Con l'elezione, ha poi spiegato, "abbiamo l'occasione preziosa di superare il cinismo, il rancore e le divisive battaglie del passato. Abbiamo la chance di tracciare una nuova strada da seguire. Non come membri di un partito o di una fazione ma come americani". E' proprio agli americani che la vicepresidente si rivolge direttamente. A loro assicura che sara' la presidente "di tutti" e racconta la sua storia, le difficolta' della sua famiglia, la separazione dei genitori.
"Mia madre mi manca ogni giorno ma ora più che mai", confessa Harris ricordando che e' stata sua madre a crescere lei e la sorella Maya quando i suoi genitori si sono separati. "Mia madre era una dura: ci ha insegnato a non lamentarci delle ingiustizie ma a fare qualcosa per cambiarle", dice la vicepresidente, prima di attaccare Donald Trump.
"E' una persona non seria ma le conseguenze di riaverlo alla Casa Bianca sono estremamente serie. Considerate il potere che avrà, soprattutto dopo che la Corte Suprema gli ha concesso l'immunità", spiega assicurando che non si alleera' mai con i dittatori come l'ex presidente e che resterà a fianco dell'Ucraina, nella Nato e con l'Europa. Harris si sofferma anche sullo spinoso tema di Gaza che spacca i democratici.
Promette che chiuderà l'accordo per il cessate il fuoco e il rilascio degli ostaggi: "io e il presidente lavoriamo senza sosta per mettere fine alla guerra in modo che Israele sia sicuro, le sofferenze a Gaza finiscano e i palestinesi possano realizzare l'aspirazione alla loro autodeterminazione".
La vicepresidente affronta anche il nodo dell'immigrazione, suo tallone di Achille che la espone a forti critiche da parte dei repubblicani. Harris si e' impegnata a intervenire e riformare il sistema dell'immigrazione, anche offrendo un percorso di cittadinanza a chi lo merita, e risolvere l'emergenza al confine. Sull'economia la vicepresidente si impegna ad aiutare la classe media, da cui lei stessa proviene, e le famiglie.
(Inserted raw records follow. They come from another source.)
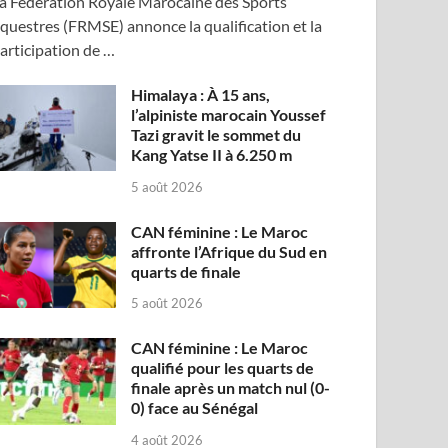
a Fédération Royale Marocaine des Sports
questres (FRMSE) annonce la qualification et la
articipation de …
Himalaya : À 15 ans,
l’alpiniste marocain Youssef
Tazi gravit le sommet du
Kang Yatse II à 6.250 m
5 août 2026
CAN féminine : Le Maroc
affronte l’Afrique du Sud en
quarts de finale
5 août 2026
CAN féminine : Le Maroc
qualifié pour les quarts de
finale après un match nul (0-
0) face au Sénégal
4 août 2026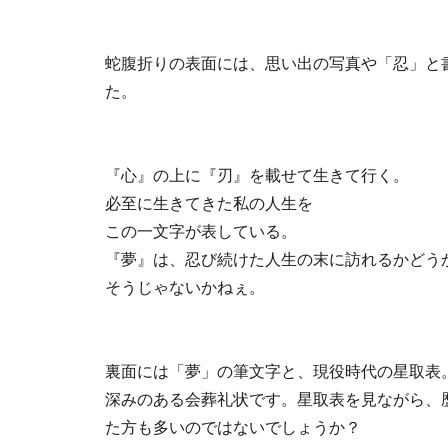
蛇腹折りの表面には、思い出の写真や「忍」と
た。
『心』の上に『刃』を載せて生きて行く。
必至に生きてきた私の人生を
この一文字が表している。
『夢』は、忍び続けた人生の末に訪れるかどう
そうじゃないかねぇ。
裏面には「夢」の筆文字と、現役時代の星取表
深みのある会葬礼状です。星取表を見ながら、
た方も多いのではないでしょうか？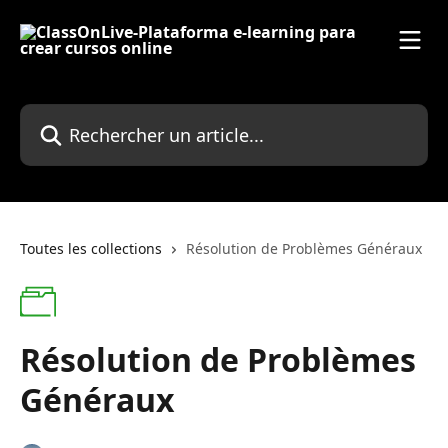
Passer au contenu principal
Rechercher un article...
Toutes les collections
Résolution de Problèmes Généraux
Résolution de Problèmes
Généraux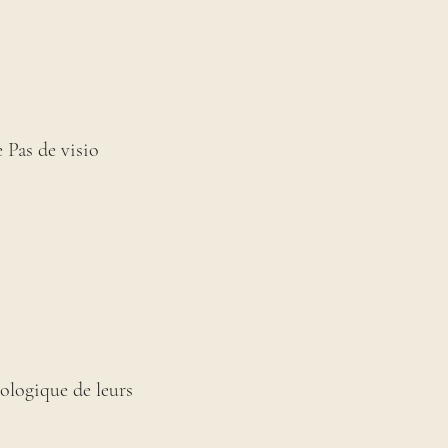
 Pas de visio
hologique de leurs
Una volta terminato il discorso più importante della sua carriera politica, Harris è raggiunta sul palco dal marito, il candidato alla vicepresidenza Tim Walz e la moglie Gwen, tutti accolti da una pioggia di 100.000 palloncini mentre suonano le note di Fredeom di Beyonce'.
La superstar era attesa e molte indiscrezioni ne indicavano la presenza ma Beyonce' sul palco non è salita. A dare spettacolo è stata Pink, ma anche una serie di star di Hollywood, da Kerry Washington a Eva Longoria.
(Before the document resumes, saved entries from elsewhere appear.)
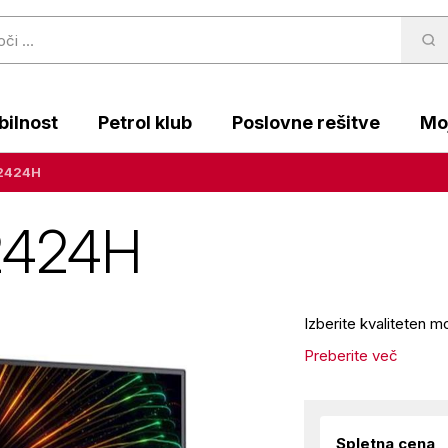
ilnost
Petrol klub
Poslovne rešitve
Moj
U2424H
2424H
Izberite kvaliteten 
Preberite več
Spletna cena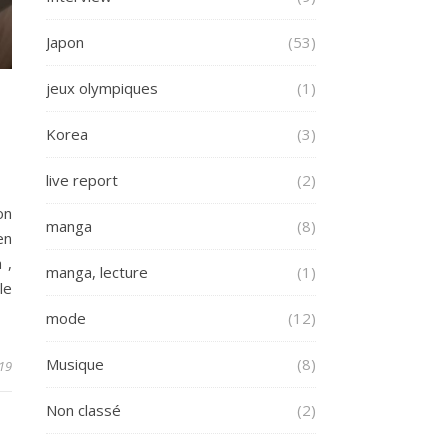
Japon
(53)
jeux olympiques
(1)
Korea
(3)
live report
(2)
on
manga
(8)
en
 ,
manga, lecture
(1)
le
mode
(12)
Musique
(8)
019
Non classé
(2)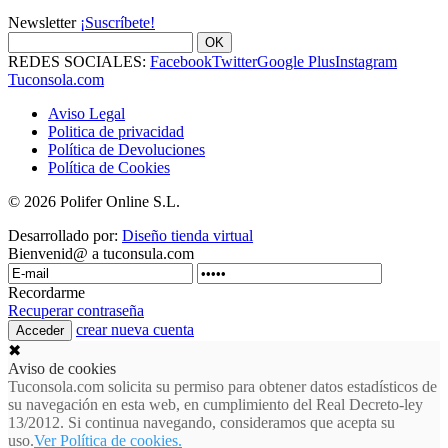
Newsletter
¡Suscríbete!
OK
REDES SOCIALES:
Facebook
Twitter
Google Plus
Instagram
Tuconsola.com
Aviso Legal
Politica de privacidad
Política de Devoluciones
Política de Cookies
© 2026 Polifer Online S.L.
Desarrollado por:
Diseño tienda virtual
Bienvenid@ a tuconsula.com
Recordarme
Recuperar contraseña
crear nueva cuenta
✖
Aviso de cookies
Tuconsola.com solicita su permiso para obtener datos estadísticos de
su navegación en esta web, en cumplimiento del Real Decreto-ley
13/2012. Si continua navegando, consideramos que acepta su
uso.
Ver Política de cookies.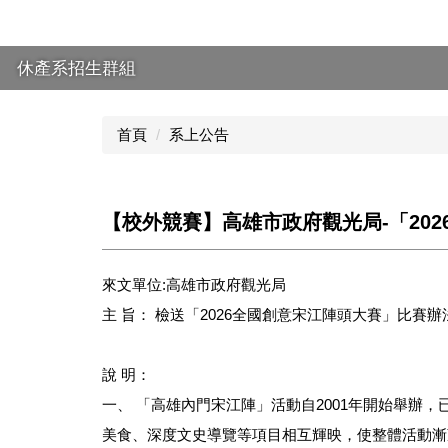
休產系招生群組
首頁
系上公告
【校外競賽】高雄市政府觀光局-「20
來文單位:高雄市政府觀光局
主 旨： 檢送「2026全國創意宋江陣頭大賽」比
說 明：
一、 「高雄內門宋江陣」活動自2001年開始舉
美食、深度文史導覽等項目相互輝映，使整體活動漸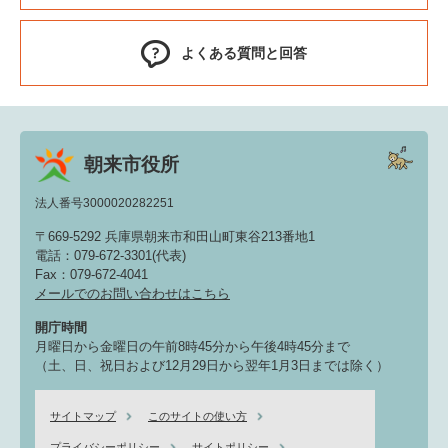
よくある質問と回答
朝来市役所
法人番号3000020282251
〒669-5292 兵庫県朝来市和田山町東谷213番地1
電話：079-672-3301(代表)
Fax：079-672-4041
メールでのお問い合わせはこちら
開庁時間
月曜日から金曜日の午前8時45分から午後4時45分まで
（土、日、祝日および12月29日から翌年1月3日までは除く）
サイトマップ
このサイトの使い方
プライバシーポリシー
サイトポリシー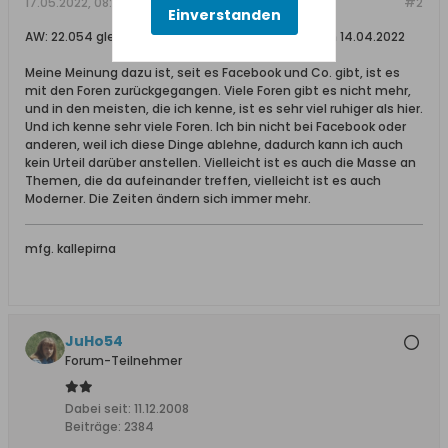
17.05.2022, 08:47
#2
Einverstanden
AW: 22.054 gleichzeitige Leser unseres Forums am 14.04.2022
Meine Meinung dazu ist, seit es Facebook und Co. gibt, ist es
mit den Foren zurückgegangen. Viele Foren gibt es nicht mehr,
und in den meisten, die ich kenne, ist es sehr viel ruhiger als hier.
Und ich kenne sehr viele Foren. Ich bin nicht bei Facebook oder
anderen, weil ich diese Dinge ablehne, dadurch kann ich auch
kein Urteil darüber anstellen. Vielleicht ist es auch die Masse an
Themen, die da aufeinander treffen, vielleicht ist es auch
Moderner. Die Zeiten ändern sich immer mehr.
mfg. kallepirna
JuHo54
Forum-Teilnehmer
Dabei seit:
11.12.2008
Beiträge:
2384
Molti importanti nomi della politica si sono avvicendati esortando gli americani a votare per Kamala Harris, una "tosta, una di noi", come l'ha descritta la governatrice del Michigan Gretchen Whitmer.
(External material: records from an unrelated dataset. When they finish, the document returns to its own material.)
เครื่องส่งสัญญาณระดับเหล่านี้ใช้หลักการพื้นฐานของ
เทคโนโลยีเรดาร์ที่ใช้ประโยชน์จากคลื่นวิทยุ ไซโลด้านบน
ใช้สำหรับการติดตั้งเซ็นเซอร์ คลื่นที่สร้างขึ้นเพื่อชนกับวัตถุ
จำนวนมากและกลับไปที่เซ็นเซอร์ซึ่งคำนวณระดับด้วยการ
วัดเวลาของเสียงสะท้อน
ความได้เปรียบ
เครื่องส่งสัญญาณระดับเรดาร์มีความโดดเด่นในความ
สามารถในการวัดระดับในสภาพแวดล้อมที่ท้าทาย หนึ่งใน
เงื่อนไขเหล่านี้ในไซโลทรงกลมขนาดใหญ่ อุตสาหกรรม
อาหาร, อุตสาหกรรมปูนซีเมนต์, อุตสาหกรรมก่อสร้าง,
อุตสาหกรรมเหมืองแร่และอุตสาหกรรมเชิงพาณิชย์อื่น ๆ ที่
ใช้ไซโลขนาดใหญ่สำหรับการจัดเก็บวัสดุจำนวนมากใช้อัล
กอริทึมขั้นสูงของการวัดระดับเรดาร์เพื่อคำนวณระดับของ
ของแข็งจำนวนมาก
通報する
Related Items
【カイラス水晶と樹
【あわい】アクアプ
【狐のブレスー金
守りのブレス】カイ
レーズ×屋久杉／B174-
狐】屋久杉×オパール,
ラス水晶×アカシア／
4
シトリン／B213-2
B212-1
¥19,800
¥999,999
Sul palco salgono anche le mamme, le insegnanti e i compagni di bambini uccisi nelle stragi a scuola - da Sandy Hook in Connecticut a Uvalde in Texas. Un momento drammatico che ha ricordato quanto la piaga della violenza delle armi sia diffusa negli Stati Uniti. "Kamala Harris sarà una grande presidente, e affronterà e batterà la lobby delle armi", dice determinata Gabby Giffords, l'ex deputata democratica colpita da una pallottola nel corso di una sparatoria nel 2011 in cui furono uccise sei persone. Gifford si salvo' per miracolo. Da allora si è lanciata in una battaglia serrata contro le armi, nella quale Harris è già impegnata in prima fila.
Sul palco anche i `Central Park Fiveï, i cinque afroamericani che da teenager furono carcerati per decenni per un crimine mai commesso. Per loro, accusati di aver stuprato e ridotto in fin di vita una ragazza che correva a Central Park nel 1989, Trump chiese la pena di morte acquistando pagine sui quotidiani locali.